Na niedawnej jubileuszowej gali UFC 300 „do Bronxa” czekało starcie z Armanem Tsarukyanem. Ormianin zwyciężył przez niejednogłośną decyzję i tym samym wskoczył na pozycję numer jeden w rankingu dywizji.
Makhachev krytykuje Tsarukyana
Jeszcze przed UFC 300 w mediach pojawiły się informacje o tym, że dojdzie do pojedynku Islam Makhachev vs. Dustin Poirier. Oficjalne potwierdzenie przyszło dopiero na konferencji prasowej. Nie było to dziełem przypadku. Tsarukyan bowiem otrzymał propozycję rewanżu z Dagestańczykiem na UFC 302, ale odmówił.

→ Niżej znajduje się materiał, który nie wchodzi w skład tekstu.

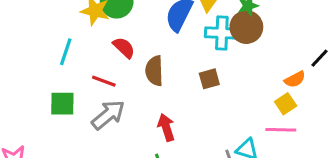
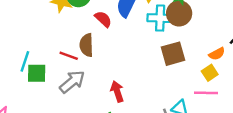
red semicircle: (124, 48) -> (103, 19), moved
cyan line: (66, 52) -> (25, 61), moved
brown semicircle: (154, 71) -> (87, 45), moved
brown square: (209, 79) -> (173, 54), moved, size x1.5

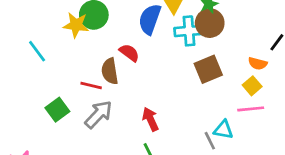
red semicircle: (103, 19) -> (129, 53), moved
orange semicircle: (217, 54) -> (258, 64), turned 49
cyan line: (25, 61) -> (37, 51), moved, turned -48
green square: (37, 73) -> (57, 110), turned -30

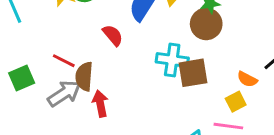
cyan cross: (189, 31) -> (172, 60), moved
brown semicircle: (110, 71) -> (84, 76), moved
red arrow: (150, 119) -> (100, 104), moved

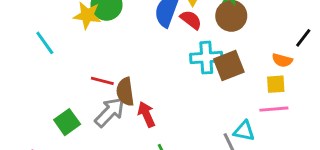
red semicircle: (113, 35) -> (191, 20), moved
green square: (22, 78) -> (67, 122), moved
yellow square: (236, 102) -> (276, 84), turned 36

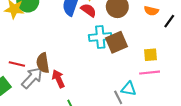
orange semicircle: (282, 60) -> (151, 11), moved
red line: (102, 81) -> (17, 64), moved

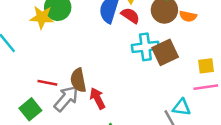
orange semicircle: (151, 11) -> (188, 16), moved

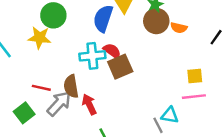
red semicircle: (130, 16) -> (112, 51), moved
yellow star: (42, 17) -> (39, 38), moved
cyan cross: (145, 47) -> (92, 56), moved
brown square: (165, 52) -> (120, 67), moved

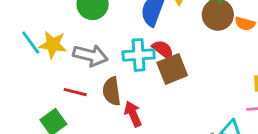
yellow star: (39, 38) -> (53, 45), moved
gray arrow: (59, 104) -> (90, 55), moved, turned 60

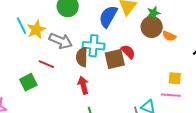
yellow star: (53, 45) -> (36, 29), turned 30
red semicircle: (163, 50) -> (128, 52), moved
brown semicircle: (112, 91) -> (82, 57), moved

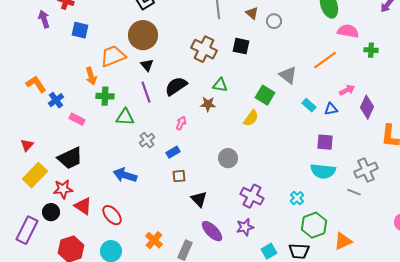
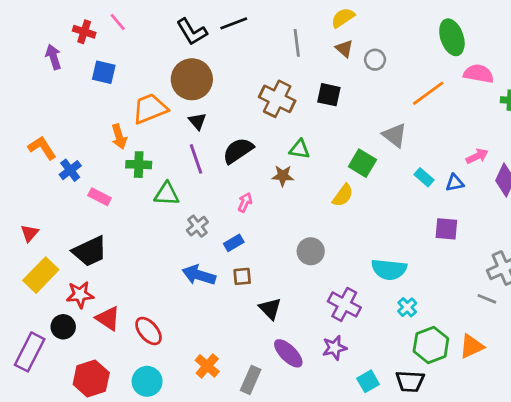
orange line: (325, 60) -> (428, 93), moved
cyan semicircle: (323, 171) -> (389, 269), moved
blue arrow: (125, 175) -> (199, 275), moved
orange triangle: (343, 241) -> (472, 346), moved

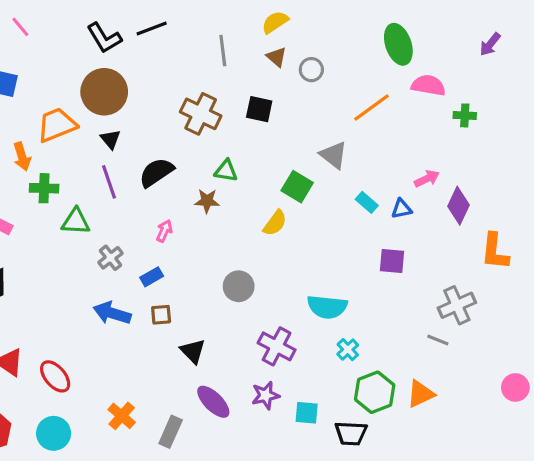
cyan square: (368, 381) -> (307, 413), moved, turned 35

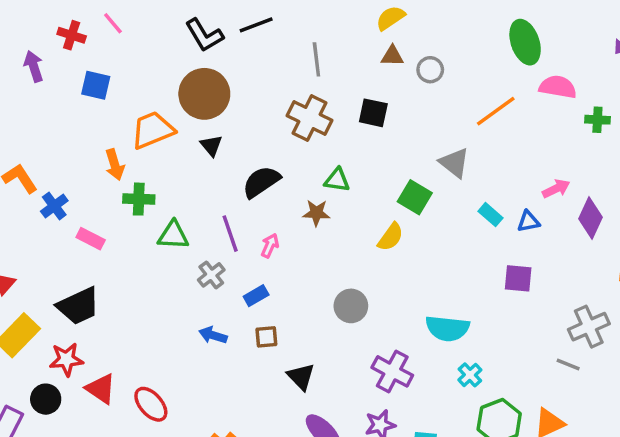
gray line: (223, 51) -> (316, 59), moved
brown triangle: (277, 57) -> (392, 56), turned -40
purple line: (109, 182) -> (230, 234), moved
blue arrow: (112, 313) -> (213, 335), size x0.7

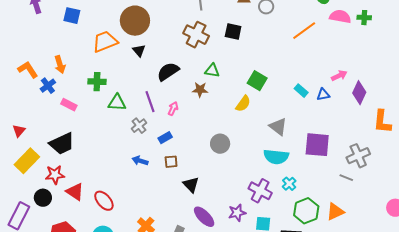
green cross: (597, 120) -> (364, 18), moved
gray triangle: (454, 163) -> (278, 127), moved
orange arrow: (115, 165) -> (60, 65), moved
purple square: (518, 278) -> (317, 145), moved, size x1.5
purple cross: (392, 371) -> (260, 191), moved

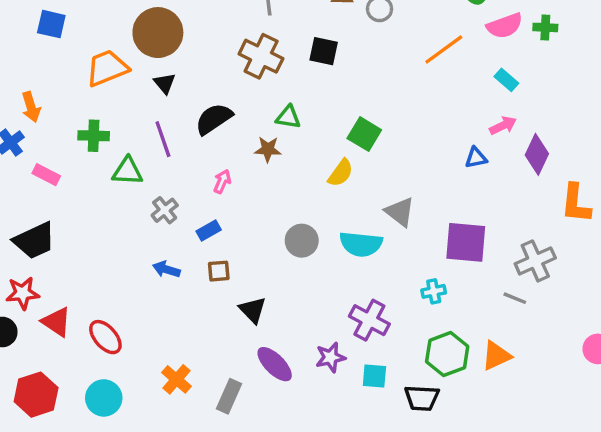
pink semicircle: (340, 17) -> (505, 26), turned 150
cyan rectangle: (301, 91) -> (506, 80), moved
purple line: (150, 102) -> (163, 139), moved
cyan semicircle: (276, 157) -> (361, 244), moved
cyan cross: (289, 184) -> (434, 291), moved, turned 32

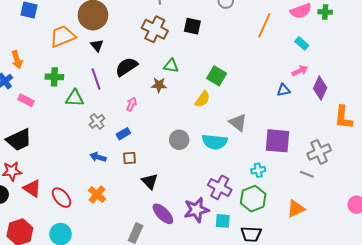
orange line: (444, 49) -> (264, 25), turned -30
green hexagon: (447, 354) -> (253, 199), moved
purple star: (330, 357) -> (196, 210), size x1.4
orange cross: (176, 379) -> (97, 195), moved

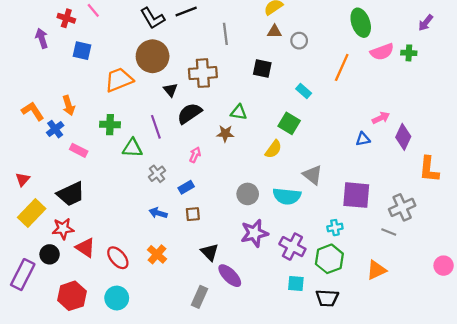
brown cross: (155, 29) -> (203, 73), moved, turned -30
cyan rectangle: (302, 43) -> (304, 91), moved
black triangle: (97, 45) -> (170, 90), moved
black triangle: (150, 181) -> (210, 252), moved
purple star: (196, 210) -> (254, 233), moved

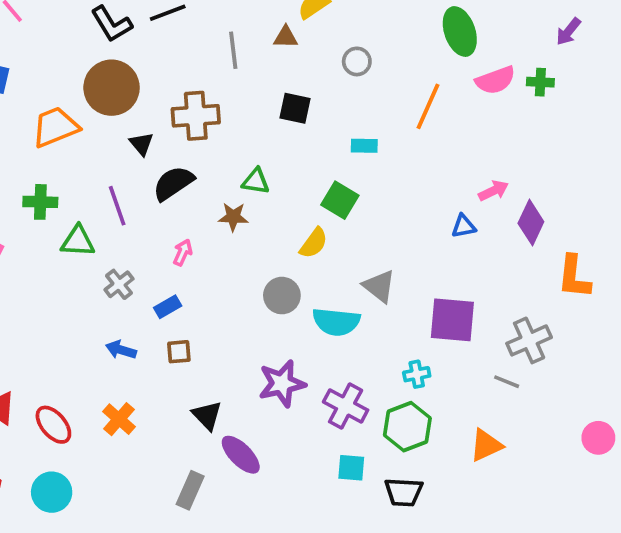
brown triangle: (275, 32) -> (286, 37), moved
cyan rectangle: (304, 91) -> (364, 146), turned -40
gray circle: (248, 194) -> (282, 296), moved

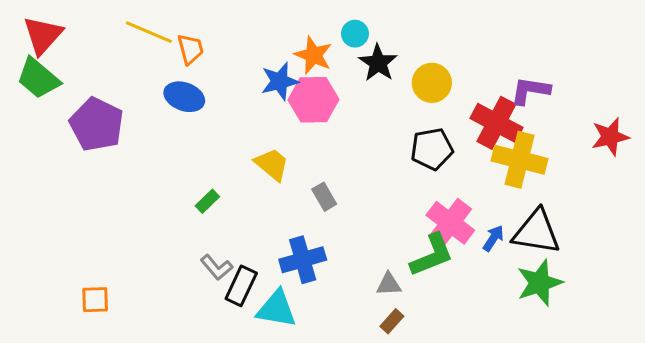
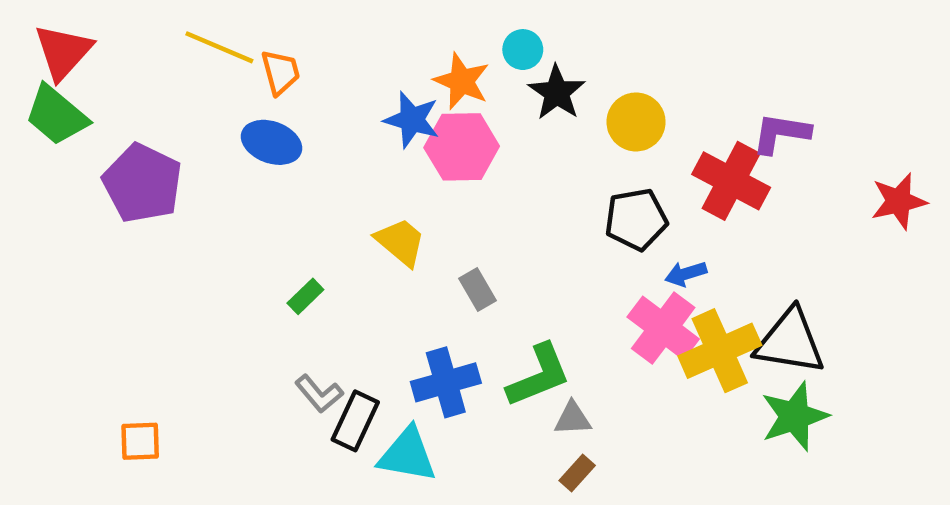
blue star: (280, 81) -> (412, 120), turned 30
yellow cross: (520, 160) -> (720, 351), moved, turned -38
blue arrow: (493, 238) -> (686, 274), moved, turned -140
green L-shape: (432, 255) -> (539, 376), moved

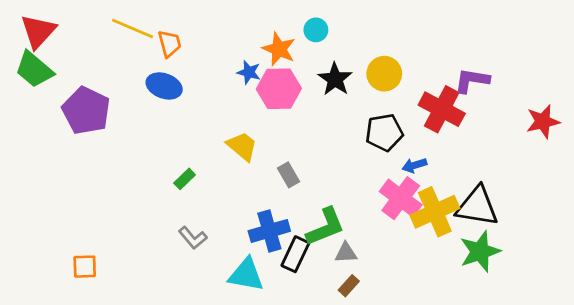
black star: (557, 93) -> (335, 79), moved
blue star: (412, 120) -> (249, 72), size x0.7
black rectangle: (355, 421) -> (295, 254), moved

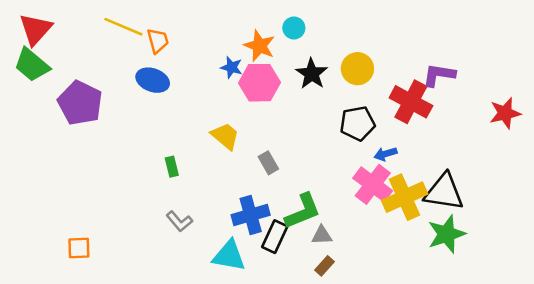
green rectangle: (185, 179) -> (172, 167), turned -60

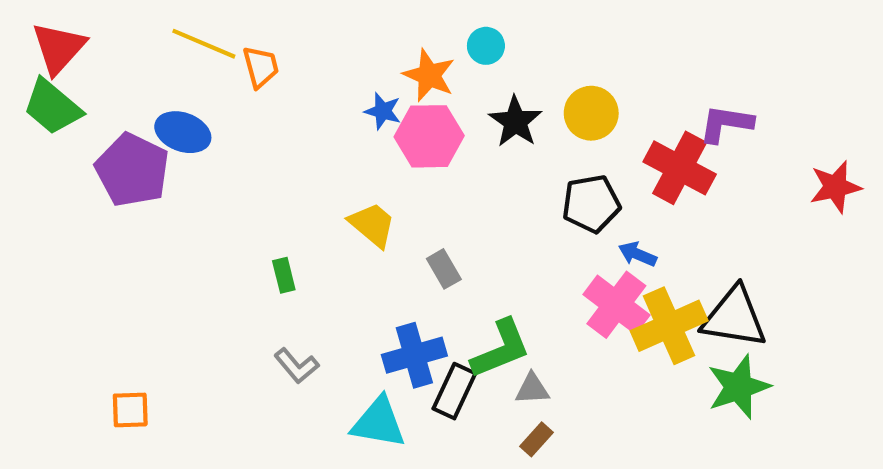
blue ellipse: (153, 80) -> (183, 132), moved
blue arrow: (385, 154) -> (637, 254), turned 40

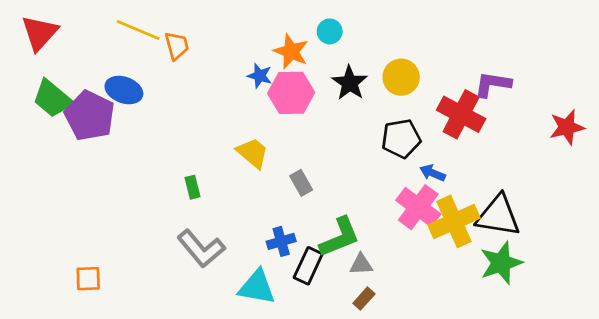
green trapezoid: (52, 107) -> (52, 99), moved
blue cross: (414, 355) -> (281, 241), size x0.7
gray L-shape: (296, 366) -> (201, 249), size x1.6

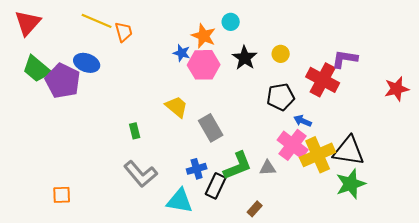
yellow circle: (401, 77) -> (281, 54), size x0.7
gray rectangle: (301, 183) -> (211, 128), size x1.5
gray triangle: (361, 264) -> (268, 168), moved

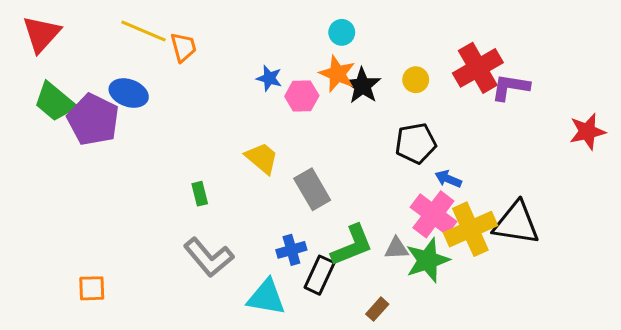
orange star: (204, 36) -> (337, 74), moved
pink hexagon: (204, 65) -> (302, 96), size x0.7
red cross: (323, 80) -> (478, 68), moved, turned 32
green star: (351, 184) -> (428, 260), moved

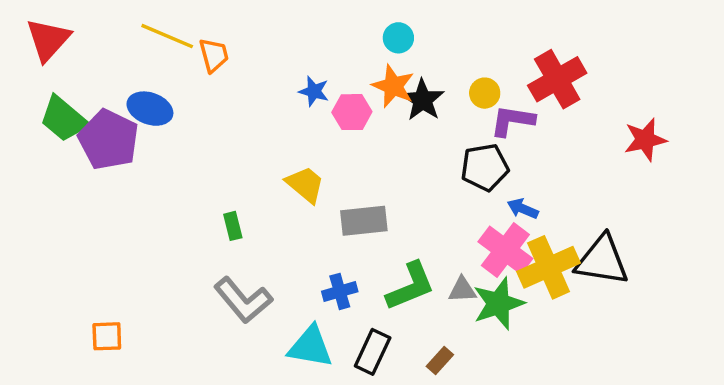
purple L-shape: (510, 87) -> (512, 121), moved
red star: (587, 132) -> (645, 140), moved
gray rectangle: (312, 189) -> (364, 221), turned -66
black rectangle: (320, 275) -> (373, 352), moved

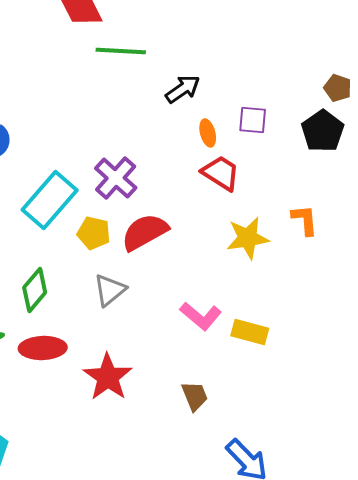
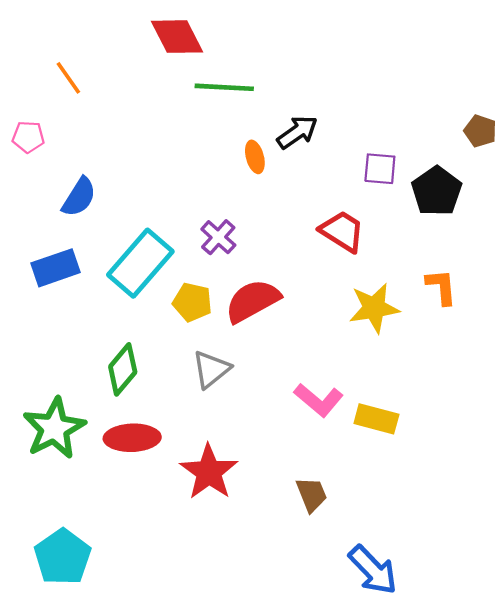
black pentagon: (323, 131) -> (437, 191), moved
orange ellipse: (208, 133) -> (255, 157), moved
purple cross: (116, 178) -> (218, 237), size x0.7

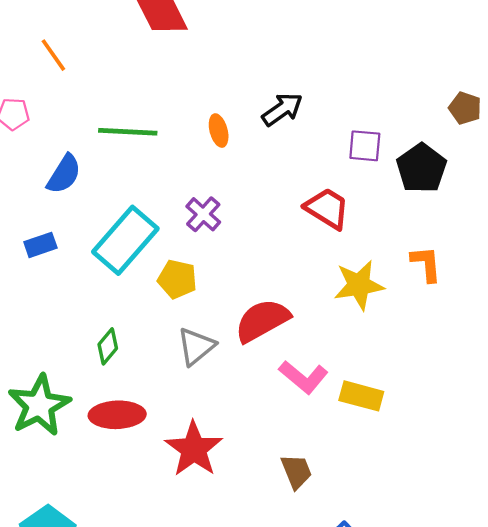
green line: (224, 87) -> (128, 132), moved
orange ellipse: (255, 157) -> (219, 131), moved
blue rectangle: (55, 268) -> (40, 245), size x0.7
red semicircle: (253, 301) -> (262, 320), moved
green diamond: (123, 369) -> (108, 346), size x0.7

– Dustin jest żywą legendą, ma w tym sporcie większe doświadczenie niż ktokolwiek inny. To dobry przeciwnik, bo Oliveirę i Armana już pokonywałem – powiedział w rozmowie z TMZ Sports Makhachev. – Wymarzoną dla mnie walką w tej dywizji był Gaethje, ale przegrał. Pozostał więc tylko Dustin, bo Arman odmówił, a Oliveira i Gaethje przegrali. Nie ma nikogo innego.
Zdaniem wielu Tsarukyan popełnił błąd odmawiając walki mistrzowskiej z Islamem. Również Dagestańczyk nie rozumie decyzji Ormianina, ale zapewnił, że da mu szansę. Wszystko po to, by raz na zawsze zamknąć usta „Ahalkalaketsowi”.
– Nie wiem, czego on potrzebuje. Od kiedy go pokonałem, cały czas o mnie gada, ale jak UFC postanowiło dać mu szansę, to zrezygnował. Już chyba z trzy razy odmówił.
– Nie wiem, co jest z nim nie tak. Dam mu szansę. Po naszej drugiej walce już nigdy o mnie nie wspomni.